Grazie ad un gruppo internazionale di ricerca composto da Enea, Accademia delle Scienze – Istituto piante medicinali (Cina) e Università di Buffalo (Stati Uniti) è stato possibile decodificare il DNA della Gardenia jasminoides, una pianta molto utilizzata nella medicina tradizionale cinese, che produce crocine, pigmenti fondamentali e applicabili in farmacologia
DNA della Gardenia: la decodificazione dei geni delle crocine
La ricerca ha avuto rilievo su “BMC Biology”, la rivista ammiraglia del gruppo open access Biomed Central (Springer editore). Grazie a questa scoperta, specialmente per quel che riguarda i geni per la produzione delle crocine, è stato possibile ricavare molecole utili all’uomo. Le crocine, infatti, svolgono un’azione protettiva sulla retina e, più in generale, hanno una funzione antinfiammatoria e antiossidante nel sistema nervoso centrale.
“Confrontando il genoma della gardenia con quello del caffè, che avevamo sequenziato nel 2014, abbiamo scoperto che il loro progenitore comune, vissuto circa 20 milioni di anni fa, conteneva un gene codificante per un enzima chiamato CCD4 sul cromosoma 9”, spiega Giovanni Giuliano, coordinatore del team di ricerca Enea e co-corresponding author dello studio.

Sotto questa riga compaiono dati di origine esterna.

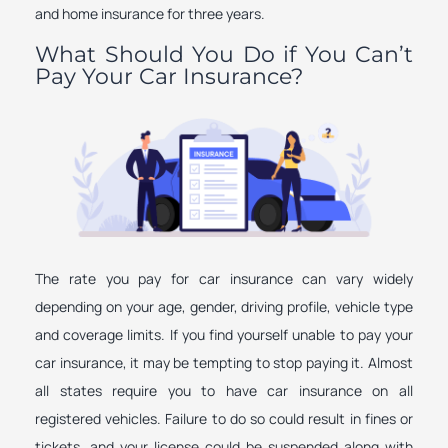
and home insurance for three years.
What Should You Do if You Can’t
Pay Your Car Insurance?
The rate you pay for car insurance can vary widely
depending on your age, gender, driving profile, vehicle type
and coverage limits. If you find yourself unable to pay your
car insurance, it may be tempting to stop paying it. Almost
all states require you to have car insurance on all
registered vehicles. Failure to do so could result in fines or
tickets, and your license could be suspended along with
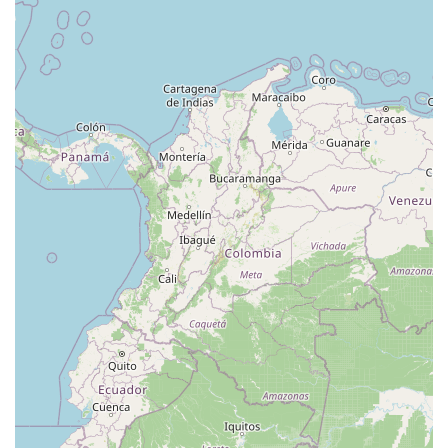
West Hoffman Avenue
Forest Avenue
West Park Avenue
West Walnut Street
Baldwin Place Road
Miller Road
U.S. 6
U.S. 9
Hempstead Avenue
Malverne Avenue
Harrison Avenue
Park Avenue
Plandome Road
Barnes Road
Bauer Avenue
River Road
Ryerson Avenue
Merrick Road
Gull Avenue
Middle Island Avenue
New York 112
Patchogue-Yaphank Road
Route 112
Scouting Boulevard
Silver Birch Road
Bloomingburg Road
Crystal Run Road
Dunning Road
Enterprise Place
Galleria Drive
Gillen Road
Monhagen Avenue
New York 211
North Galleria Drive
Tower Drive
Wawayanda Avenue
New York 343
U.S. 44
Herricks Road
Bailey Farm Road
New York 17M
Spring Street
South Euclid Avenue
New York 17B
North Bedford Road
Radio Circle
Birch
Avenue C
E Route 59
New York 59
South Middletown Road
Old Route 209
U.S. 20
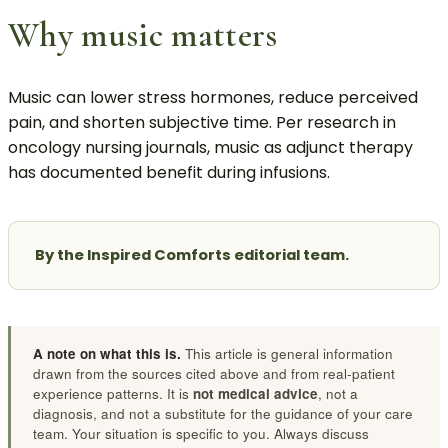
Why music matters
Music can lower stress hormones, reduce perceived
pain, and shorten subjective time. Per research in
oncology nursing journals, music as adjunct therapy
has documented benefit during infusions.
By the Inspired Comforts editorial team.
A note on what this is.
This article is general information
drawn from the sources cited above and from real-patient
experience patterns. It is
not medical advice
, not a
diagnosis, and not a substitute for the guidance of your care
team. Your situation is specific to you. Always discuss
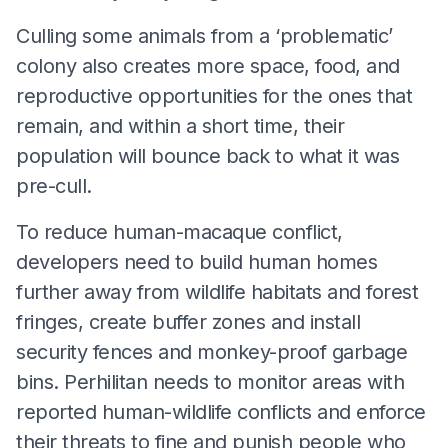
Culling some animals from a ‘problematic’
colony also creates more space, food, and
reproductive opportunities for the ones that
remain, and within a short time, their
population will bounce back to what it was
pre-cull.
To reduce human-macaque conflict,
developers need to build human homes
further away from wildlife habitats and forest
fringes, create buffer zones and install
security fences and monkey-proof garbage
bins. Perhilitan needs to monitor areas with
reported human-wildlife conflicts and enforce
their threats to fine and punish people who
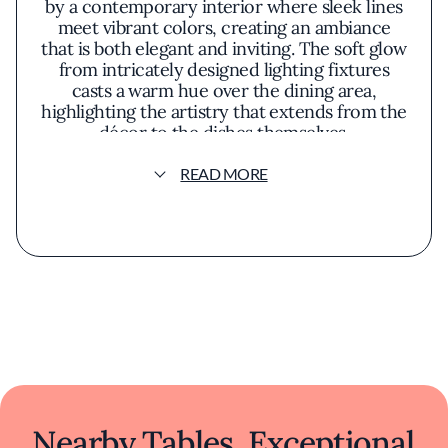
by a contemporary interior where sleek lines
meet vibrant colors, creating an ambiance
that is both elegant and inviting. The soft glow
from intricately designed lighting fixtures
casts a warm hue over the dining area,
highlighting the artistry that extends from the
décor to the dishes themselves.
READ MORE
The menu at Rasika is a harmonious blend of
traditional Indian flavors and innovative
culinary techniques. Each dish is presented
with meticulous attention to detail,
transforming plates into visual masterpieces
before they've even been tasted. Signature
offerings like the palak chaat—a crispy
spinach dish adorned with sweet yogurt and
tangy tamarind chutney—exemplify the
restaurant's approach to reimagining classic
recipes with a modern twist.
Ingredients are thoughtfully sourced to
Nearby Tables, Exceptional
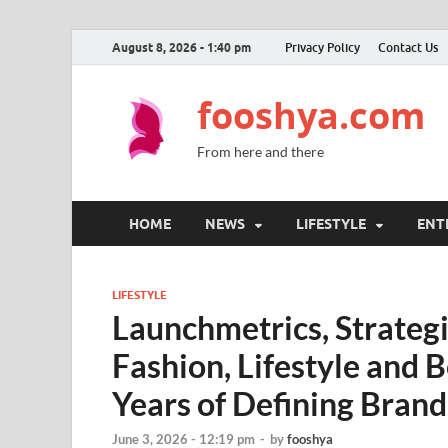
August 8, 2026 - 1:40 pm
Privacy Policy
Contact Us
fooshya.com
From here and there
HOME
NEWS
LIFESTYLE
ENT
LIFESTYLE
Launchmetrics, Strategi
Fashion, Lifestyle and 
Years of Defining Bran
June 3, 2026 - 12:19 pm
-
by
fooshya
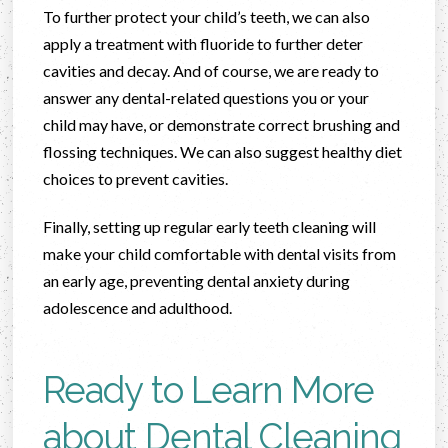
To further protect your child’s teeth, we can also
apply a treatment with fluoride to further deter
cavities and decay. And of course, we are ready to
answer any dental-related questions you or your
child may have, or demonstrate correct brushing and
flossing techniques. We can also suggest healthy diet
choices to prevent cavities.
Finally, setting up regular early teeth cleaning will
make your child comfortable with dental visits from
an early age, preventing dental anxiety during
adolescence and adulthood.
Ready to Learn More
about Dental Cleaning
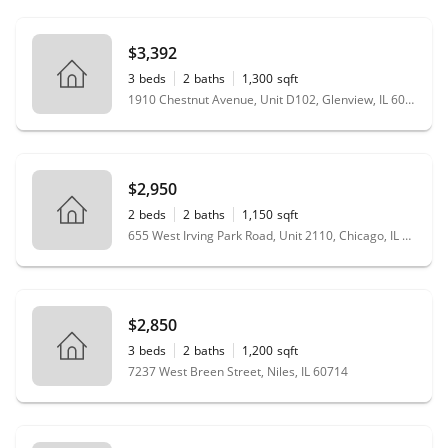
$3,392
3
beds
2
baths
1,300
sqft
1910 Chestnut Avenue, Unit D102, Glenview, IL 60025
$2,950
2
beds
2
baths
1,150
sqft
655 West Irving Park Road, Unit 2110, Chicago, IL 60613
$2,850
3
beds
2
baths
1,200
sqft
7237 West Breen Street, Niles, IL 60714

Il gene è rimasto singolo nella pianta del caffè, mentre nella Gardenia ha dato origine a un ‘cluster’ di 4 geni figli, uno dei quali è fondamentale per la biosintesi delle crocine. Una condizione simile che ha interessato un gene diverso, chiamato NMT e situato sul cromosoma 8 del progenitore comune, ha originato nella pianta del caffè la sintesi della caffeina, un alcaloide ad azione psicotropa molto comune nella dieta dell’essere umano.

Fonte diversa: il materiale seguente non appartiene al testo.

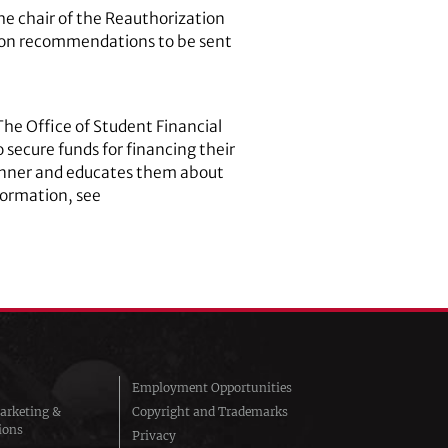
the chair of the Reauthorization
ng on recommendations to be sent
 The Office of Student Financial
 secure funds for financing their
y manner and educates them about
nformation, see
Employment Opportunities
arketing &
Copyright and Trademarks
ions
Privacy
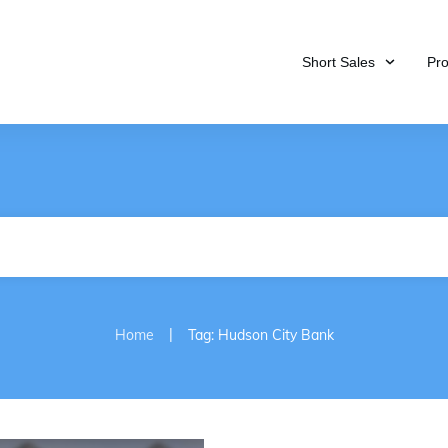
Short Sales
Pr
|
Home
Tag: Hudson City Bank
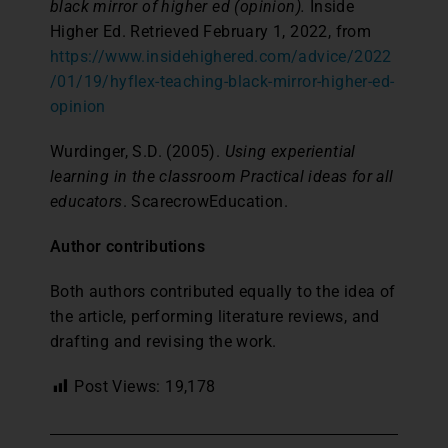
black mirror of higher ed (opinion).
Inside
Higher Ed. Retrieved February 1, 2022, from
https://www.insidehighered.com/advice/2022
/01/19/hyflex-teaching-black-mirror-higher-ed-
opinion
Wurdinger, S.D. (2005).
Using experiential
learning in the classroom Practical ideas for all
educators
. ScarecrowEducation.
Author contributions
Both authors contributed equally to the idea of
the article, performing literature reviews, and
drafting and revising the work.
Post Views:
19,178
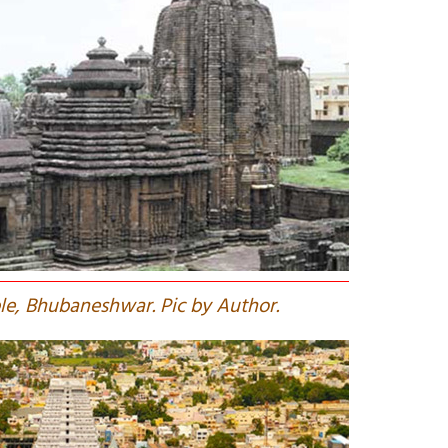
le, Bhubaneshwar. Pic by Author.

“Le conclusioni della nostra ricerca suggeriscono che la comparsa di nuove molecole, come crocina e caffeina, in piante evolutivamente distanti avviene tramite la comparsa di uno o pochi geni ed enzimi che catalizzano i passaggi chiave, mentre tutti gli altri sono reclutati da vie metaboliche preesistenti. È una dimostrazione elegante, sul piano biochimico, di come la natura riutilizza e adatta meccanismi preesistenti, invece di crearli completamente ex novo. Comprendere a fondo questi meccanismi ci permetterebbe di sintetizzare molecole nuove nelle piante trasferendo uno o pochi geni codificanti gli enzimi chiave. Una prospettiva molto interessante per la produzione sostenibile di molecole utili all’uomo”, conclude Giuliano.